# Need help bloodline info!!!



## BlueMalibu (Dec 16, 2012)

Im looking for bloodline info on this female dog. Registered name is ( j.c.'s "paris") numbers are 12347AP-44. Im just curious on bloodline because i have a pup off of her. Im not a breeder or anything just have for family pet.

Sent from Petguide.com Free App


----------



## pitbullmamanatl (Jun 1, 2010)

Breed? Registry? What did the breeder tell you the bloodline is?


----------



## BlueMalibu (Dec 16, 2012)

Adba an is registered as american pitbull terrier.

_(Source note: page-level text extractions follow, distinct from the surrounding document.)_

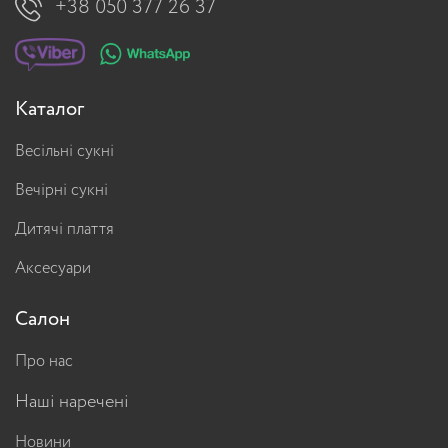
+38 050 377 26 37
Каталог
Весільні сукні
Вечірні сукні
Дитячі плаття
Аксесуари
Салон
Про нас
Наші наречені
Новини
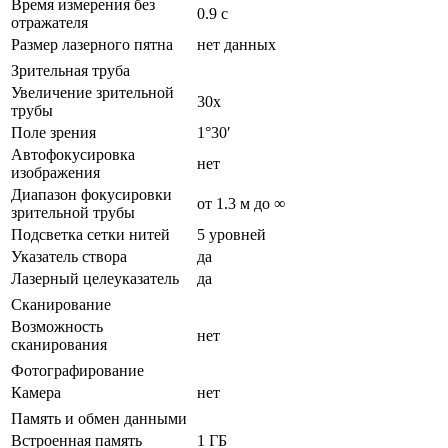
Время измерения без
0.9 с
отражателя
Размер лазерного пятна
нет данных
Зрительная труба
Увеличение зрительной
30x
трубы
Поле зрения
1°30′
Автофокусировка
нет
изображения
Диапазон фокусировки
от 1.3 м до ∞
зрительной трубы
Подсветка сетки нитей
5 уровней
Указатель створа
да
Лазерный целеуказатель
да
Сканирование
Возможность
нет
сканирования
Фотографирование
Камера
нет
Память и обмен данными
Встроенная память
1 ГБ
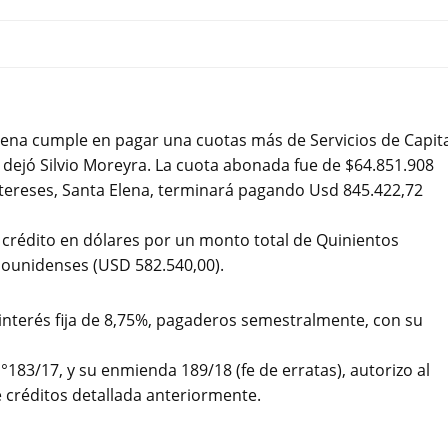
lena cumple en pagar una cuotas más de Servicios de Capit
 dejó Silvio Moreyra. La cuota abonada fue de $64.851.908
ntereses, Santa Elena, terminará pagando Usd 845.422,72
n crédito en dólares por un monto total de Quinientos
dounidenses (USD 582.540,00).
interés fija de 8,75%, pagaderos semestralmente, con su
183/17, y su enmienda 189/18 (fe de erratas), autorizo al
 créditos detallada anteriormente.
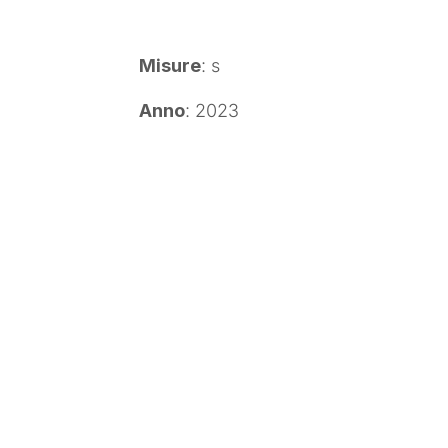
Misure
: s
Anno
: 2023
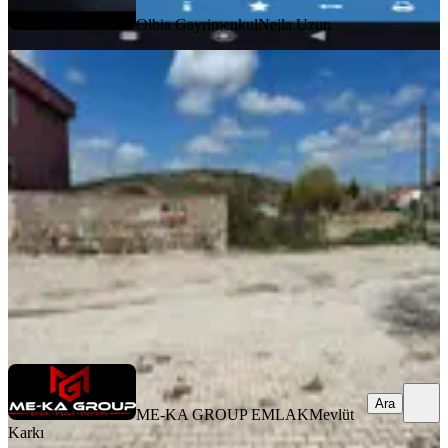
Olbia Gayrimenkul
Nejla Uzun
Me Ka Group'tan Afyonkarahisar
İhsaniye Kayahanda Satılık Arsa
İhsaniye, Cumhuriyet Kayıhan Mahallesi
881 m²
·
3.065/m²
·
24.04.2026
2.700.000 ₺
ME-KA GROUP EMLAK
Mevlüt Karkı
Ara
Ara
ME-KA GROUP EMLAK
Mevlüt
Karkı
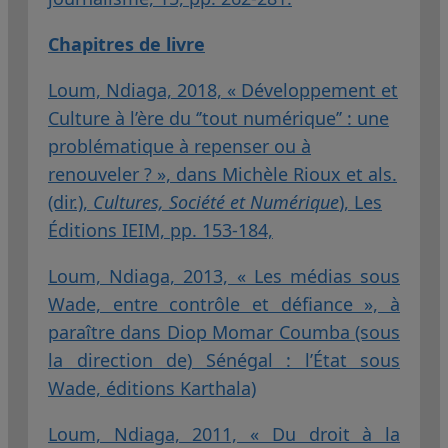
Chapitres de livre
Loum, Ndiaga, 2018, « Développement et
Culture à l’ère du ‘’tout numérique’’ : une
problématique à repenser ou à
renouveler ? », dans Michèle Rioux et als.
(dir.),
Cultures, Société et Numérique
), Les
Éditions IEIM, pp. 153-184,
Loum, Ndiaga, 2013, « Les médias sous
Wade, entre contrôle et défiance », à
paraître dans Diop Momar Coumba (sous
la direction de) Sénégal : l’État sous
Wade, éditions Karthala)
Loum, Ndiaga, 2011, « Du droit à la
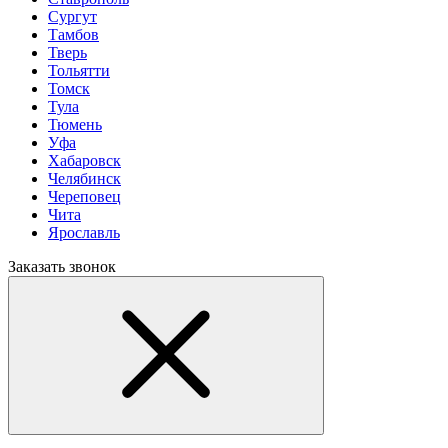
Сургут
Тамбов
Тверь
Тольятти
Томск
Тула
Тюмень
Уфа
Хабаровск
Челябинск
Череповец
Чита
Ярославль
Заказать звонок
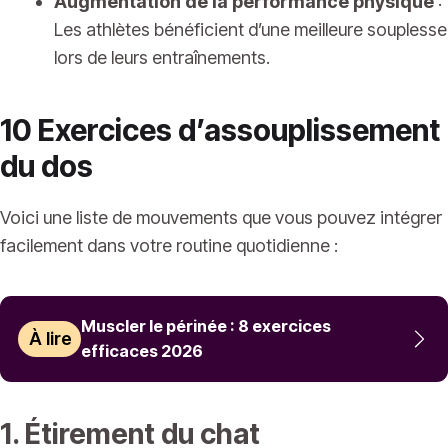
Augmentation de la performance physique
:
Les athlètes bénéficient d’une meilleure souplesse
lors de leurs entraînements.
10 Exercices d’assouplissement
du dos
Voici une liste de mouvements que vous pouvez intégrer
facilement dans votre routine quotidienne :
Muscler le périnée : 8 exercices
À lire
efficaces 2026
1. Étirement du chat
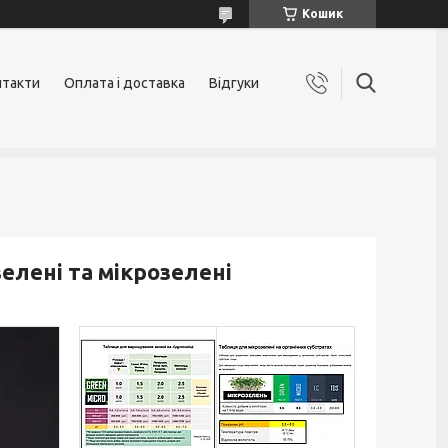
Кошик
нтакти
Оплата і доставка
Відгуки
елені та мікрозелені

Sent from Petguide.com Free App


----------



## pitbullmamanatl (Jun 1, 2010)

BlueMalibu said:


> Adba an is registered as american pitbull terrier.
> 
> Sent from Petguide.com Free App


Ah, Holly might be able to help you when she gets on. What are the parent's names I'll see if I can find anything.


----------



## BlueMalibu (Dec 16, 2012)

Sire= Jones "Blue Eyed Boy" numbers are 88200L-32.
Dam= Krazy M's "Sandi" numbers are K11506AP-08

Sent from Petguide.com Free App


----------



## pitbullmamanatl (Jun 1, 2010)

BlueMalibu said:


> Sire= Jones "Blue Eyed Boy" numbers are 88200L-32.
> Dam= Krazy M's "Sandi" numbers are K11506AP-08
> 
> Sent from Petguide.com Free App


I found the sire on Bullypedia but there wasn't much information on him, no parents listed etc. Another member on here has a dog with the same sire.

http://www.gopitbull.com/bloodline-discussion/27445-finding-bloodline-without-pedigree.html

I guess he wasn't given a pedigree either.


----------



## BlueMalibu (Dec 16, 2012)

Thanks for atleast trying. I havent had any luck either.

Sent from Petguide.com Free App


----------